Cette dictature n’est “forte” que dans son appareil répressif. Et cet appareil est sur le point d’exploser de l’intérieur en raison de l’impasse de la guerre (et cela malgré le fait que l’offensive ukrainienne n’a pas encore atteint sa pleine force). Il n’y a pas de soutien massif pour la guerre. Il est illusoire et frénétiquement alimenté par la propagande officielle.

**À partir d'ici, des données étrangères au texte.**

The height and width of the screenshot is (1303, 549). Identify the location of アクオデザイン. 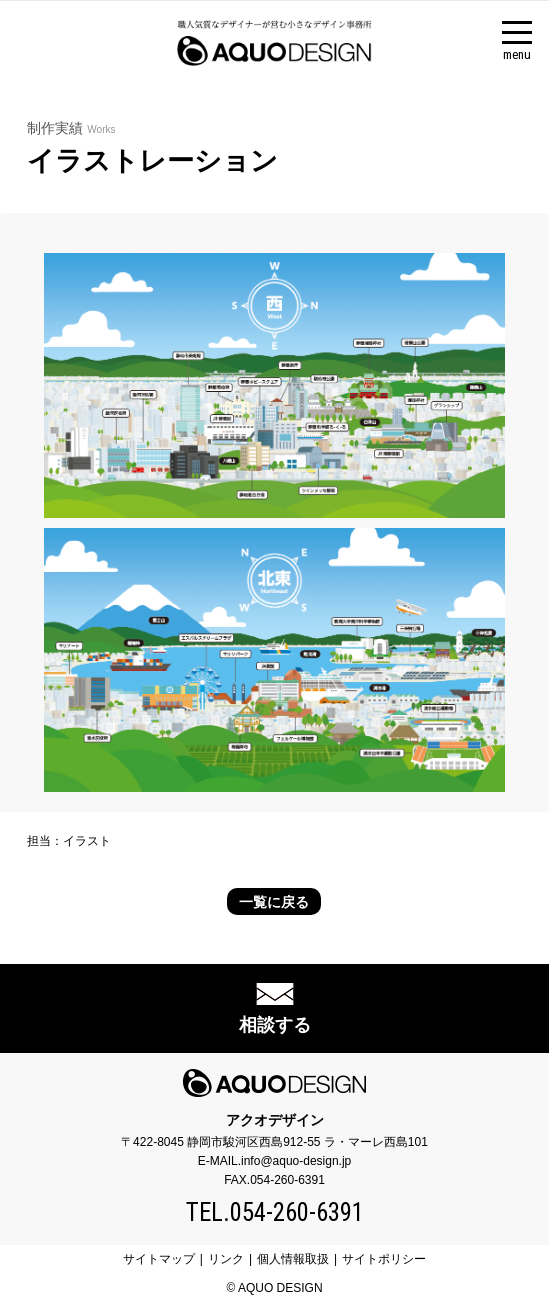
(275, 1120).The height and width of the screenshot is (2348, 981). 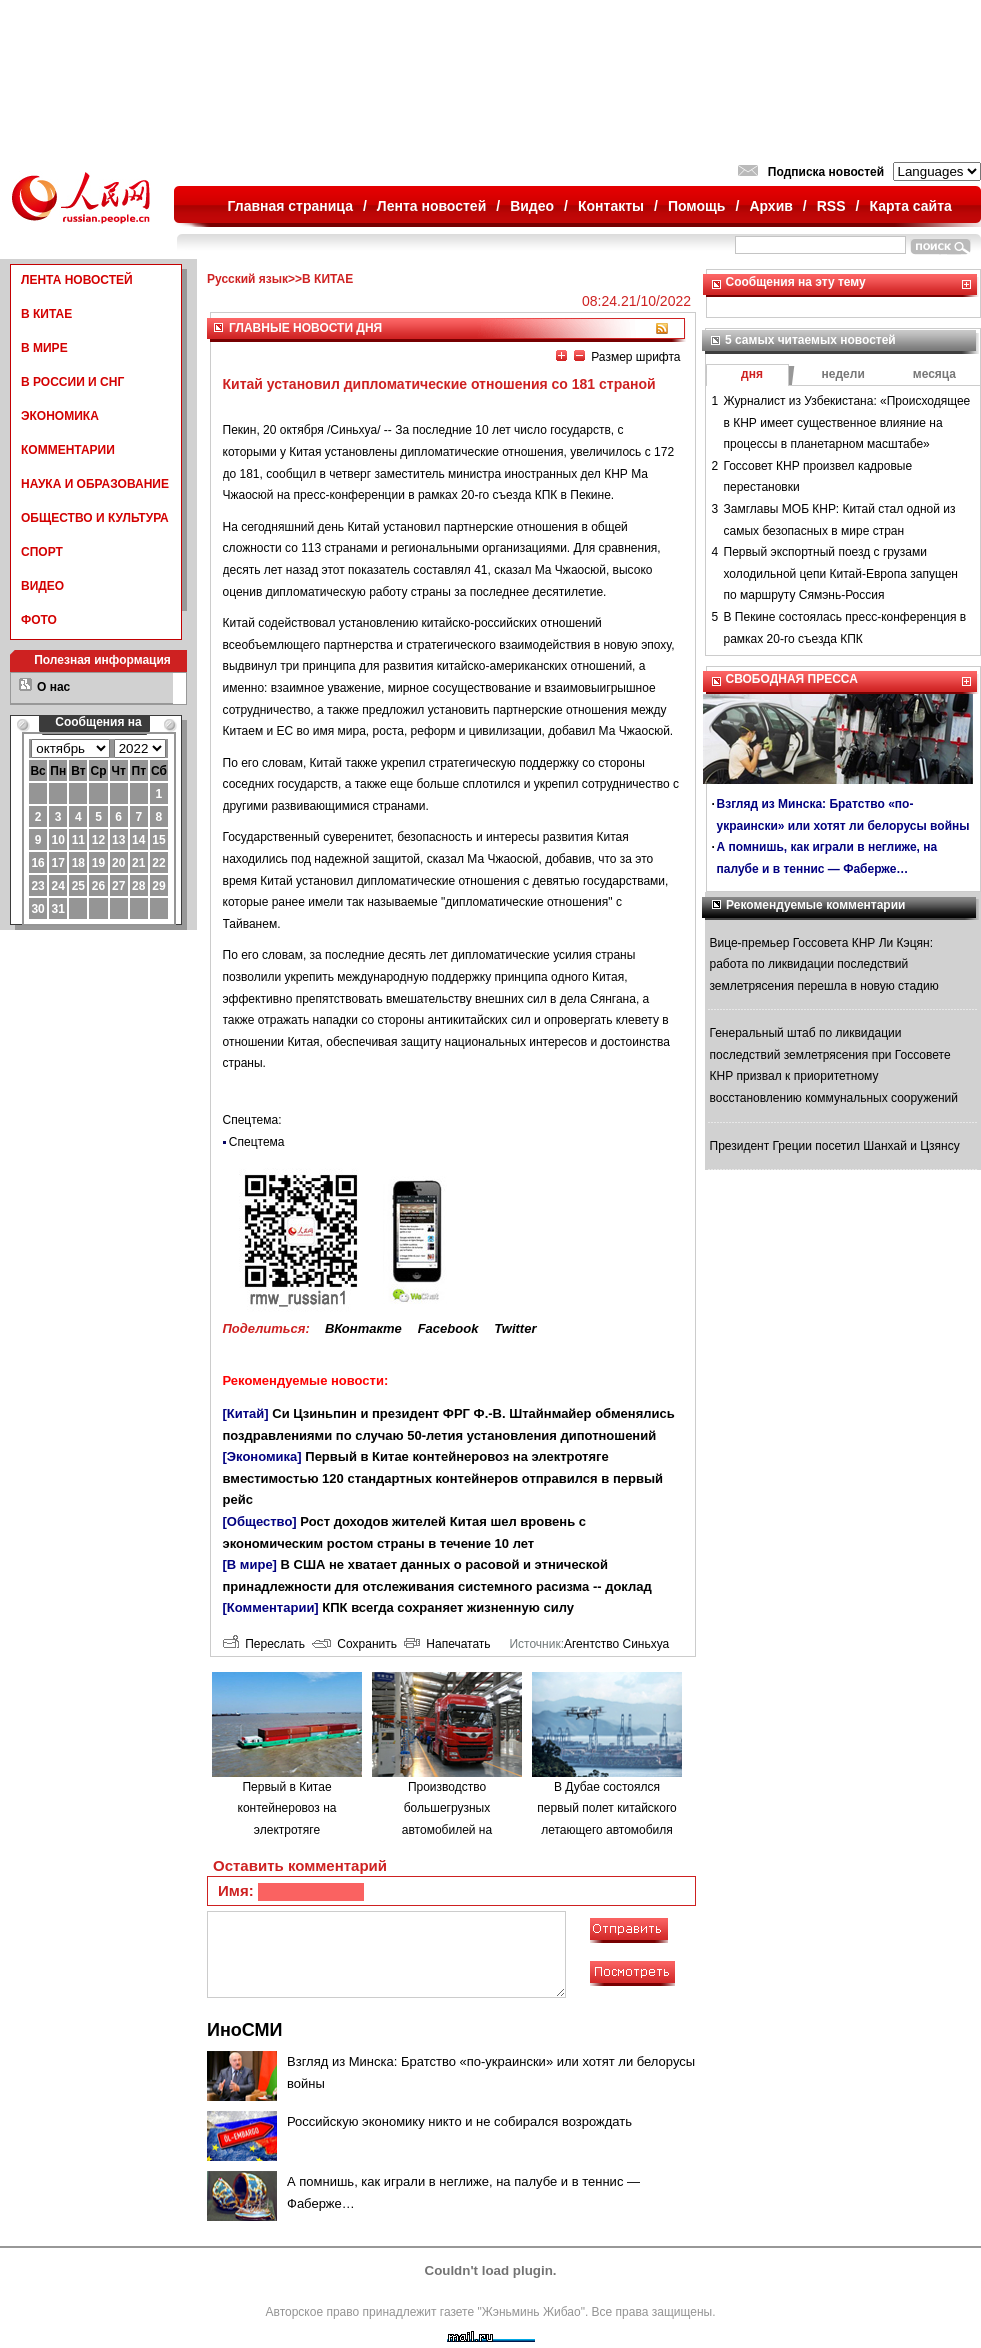 I want to click on Производство большегрузных автомобилей на водородном топливе в городе Люйлян, so click(x=447, y=1830).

De nombreux partisans actifs de la guerre ont sympathisé avec Prigozhin et sont maintenant extrêmement aigris, mais ils n’ont pas peur. Ils ont vu qu’après tout, la rébellion n’était pas réprimée. Pourtant, les partisans de Poutine ne veulent que la “stabilité”, même si elle est apparente. Selon leurs propres termes, ce sont peut-être des chauvins « farouches », mais en réalité, ils se cachent chez eux au moindre danger. Cependant, le plus important est qu’il existe un large couche silencieuse du peuplemais qui voit tout, qui déteste le régime, qui veut la victoire de l’Ukraine et qui veut se préparer à la possibilité d’une intervention active. C’est ainsi que nous voyons la situation en Russie de l’intérieur.